I have a solution, included below.

It is an ugly solution. It is a fragile solution.

This is because you have a horrible data structure[1] and have not fully specified the problem[2]. If you give it data where a "Task*" key has any sibling keys, you will get undefined results because there's no expectation that the correct inner hash will be the first one returned by values.

But, with those caveats:

#!/usr/bin/env perl use strict; use warnings; use 5.010; my $original = [ { 'TaskA' => { 'maruti' => '20', 'honda' => '25', 'zen' => '25', 'hyundai' => '35', 'ford' => '22', 'toyota' => '11' } }, { 'TaskB' => { 'maruti' => '11', 'honda' => '22', 'zen' => '33', 'hyundai' => '33', 'ford' => '24', 'toyota' => '16' } }, { 'TaskC' => { 'maruti' => '12', 'honda' => '22', 'zen' => '33', 'hyundai' => '44', 'ford' => '55', 'toyota' => '66' } } ]; my $sorted = [ sort { (values(%$b))[0]->{hyundai} <=> (values(%$a))[0]->{hyundai} } @$original ]; use Data::Printer; p $sorted;
Output:
\ [ [0] { TaskC { ford 55, honda 22, hyundai 44, maruti 12, toyota 66, zen 33 } }, [1] { TaskA { ford 22, honda 25, hyundai 35, maruti 20, toyota 11, zen 25 } }, [2] { TaskB { ford 24, honda 22, hyundai 33, maruti 11, toyota 16, zen 33 } } ]
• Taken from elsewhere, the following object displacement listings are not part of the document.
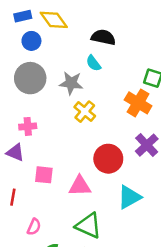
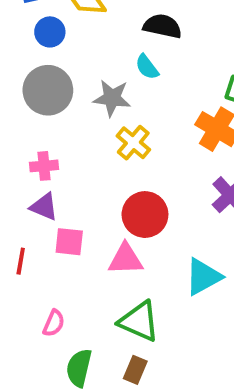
purple triangle: (15, 152) -> (44, 207), moved
red circle: (108, 159) -> (145, 215), moved
red line: (13, 197) -> (21, 261), moved

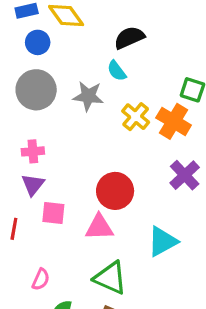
black semicircle: (162, 26) -> (129, 38), turned -36
yellow cross: (133, 143) -> (136, 117), moved
purple triangle: (44, 207) -> (33, 185), turned 45

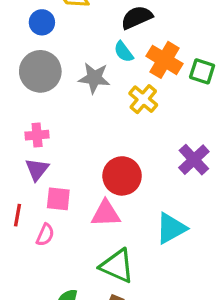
orange cross: (174, 121) -> (164, 60), moved
pink semicircle: (41, 279) -> (45, 235), moved

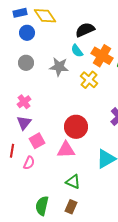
gray circle: (40, 71) -> (26, 63), size x0.6
pink cross: (37, 135) -> (24, 102), turned -32
pink square: (58, 199) -> (37, 141), turned -35
green triangle: (117, 266) -> (73, 182), size x0.7

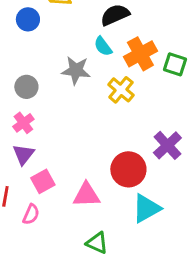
orange cross: (102, 56) -> (140, 54), turned 30
gray circle: (26, 63) -> (26, 87), moved
red circle: (76, 127) -> (128, 169), moved

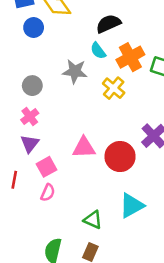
pink triangle: (86, 195) -> (84, 147), moved
cyan triangle: (146, 208) -> (132, 206), moved
pink semicircle: (31, 214) -> (48, 193), moved

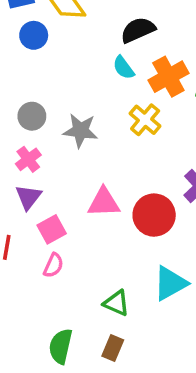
gray star: (75, 71) -> (80, 131), moved

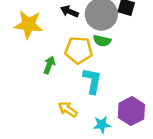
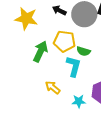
green semicircle: (102, 41) -> (83, 51), moved
green arrow: (49, 65) -> (40, 51), size x1.5

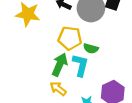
green arrow: (40, 51) -> (60, 65), moved

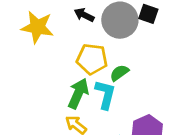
green semicircle: (91, 48) -> (119, 73), turned 128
[1] The "Task*" layer is superfluous. It really looks like your sub-hashes with the actual data should be stored directly in the outer array, without the intermediate single-key hashes. Any time you think you want a hash with keys named "Foo1", "Foo2", "Foo3"..., odds are you actually want an array, not a hash.

[2] What should be done if one of the intermediate-layer hashes has more than one "Task*" key, or any keys other than the single "Task*" key? (If that's never allowed to happen, then see [1].)